But Harris predicts that if the current drought continues without some major changes aimed at water conservation, the Middle Rio Grande could be headed for a standoff akin to the Klamath Falls situation in 2001 when a court ordered Fish and Wildlife to shut off irrigation water to thousands of farmers to protect several species of endangered fish. 

Head of the Interstate Stream Commission, Estevan Lopez, says something like that may have been possible in the Middle Rio Grande a decade ago, but no longer.  He says the whole point of the Collaborative Program has been to avoid exactly that kind of conflict by getting farmers, cities and conservationists to work together, bit by bit, toward a mutually beneficial solution.  And he thinks "bit by bit" is still the way to go.

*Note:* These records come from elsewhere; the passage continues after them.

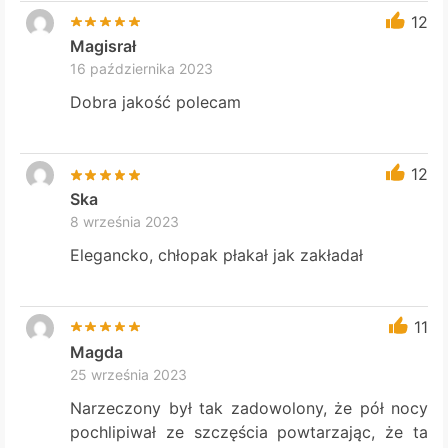
12
Magisrał
16 października 2023
Dobra jakość polecam
12
Ska
8 września 2023
Elegancko, chłopak płakał jak zakładał
11
Magda
25 września 2023
Narzeczony był tak zadowolony, że pół nocy
pochlipiwał ze szczęścia powtarzając, że ta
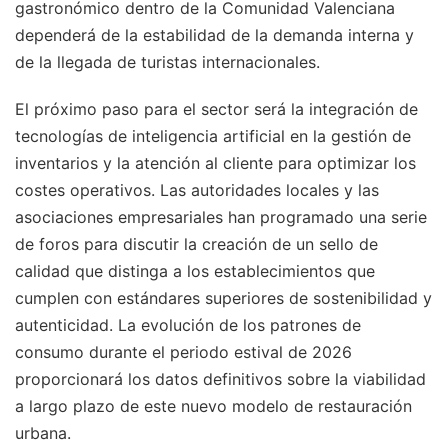
gastronómico dentro de la Comunidad Valenciana
dependerá de la estabilidad de la demanda interna y
de la llegada de turistas internacionales.
El próximo paso para el sector será la integración de
tecnologías de inteligencia artificial en la gestión de
inventarios y la atención al cliente para optimizar los
costes operativos. Las autoridades locales y las
asociaciones empresariales han programado una serie
de foros para discutir la creación de un sello de
calidad que distinga a los establecimientos que
cumplen con estándares superiores de sostenibilidad y
autenticidad. La evolución de los patrones de
consumo durante el periodo estival de 2026
proporcionará los datos definitivos sobre la viabilidad
a largo plazo de este nuevo modelo de restauración
urbana.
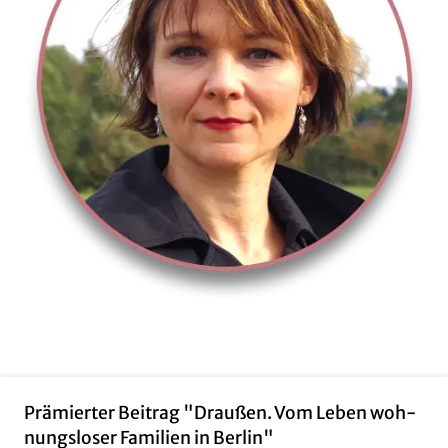
Prä­mier­ter Bei­trag "Drau­ßen. Vom Leben woh­
nungs­lo­ser Fa­mi­li­en in Ber­lin"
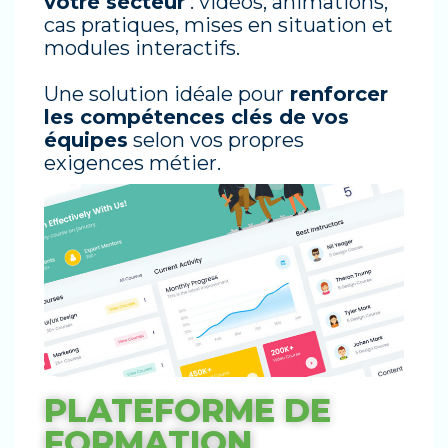
votre secteur
: vidéos, animations,
cas pratiques, mises en situation et
modules interactifs.
Une solution idéale pour
renforcer
les compétences clés de vos
équipes
selon vos propres
exigences métier.
PLATEFORME DE
FORMATION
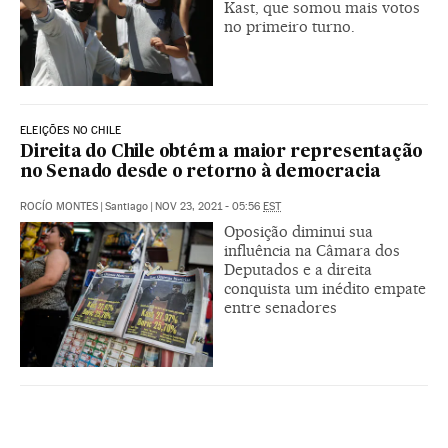
Kast, que somou mais votos
no primeiro turno.
ELEIÇÕES NO CHILE
Direita do Chile obtém a maior representação
no Senado desde o retorno à democracia
ROCÍO MONTES
|
Santiago
|
NOV 23, 2021 - 05:56
EST
Oposição diminui sua
influência na Câmara dos
Deputados e a direita
conquista um inédito empate
entre senadores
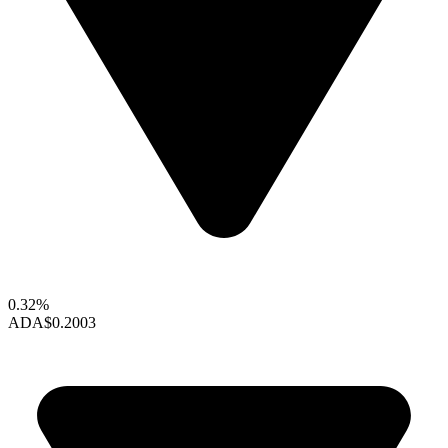
0.32%
ADA
$0.2003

"I don't think sweeping change across the board would be effective," says Lopez.  "I think we're giong to continue to fine tune our operations, and I think people are also going to begin to better understand what has bigger effects on fish and so forth.  So we'll know where we need to make more changes as we learn more.

And if some environmentalists are less-than-thrilled with its pace, most will still admit that the Endangered Species Act is one of…if not THE…best tools in existance for protecting  animals and their ecosystems.

What’s that quote about democracy being the worst form of government except for all the others?  It might apply here too.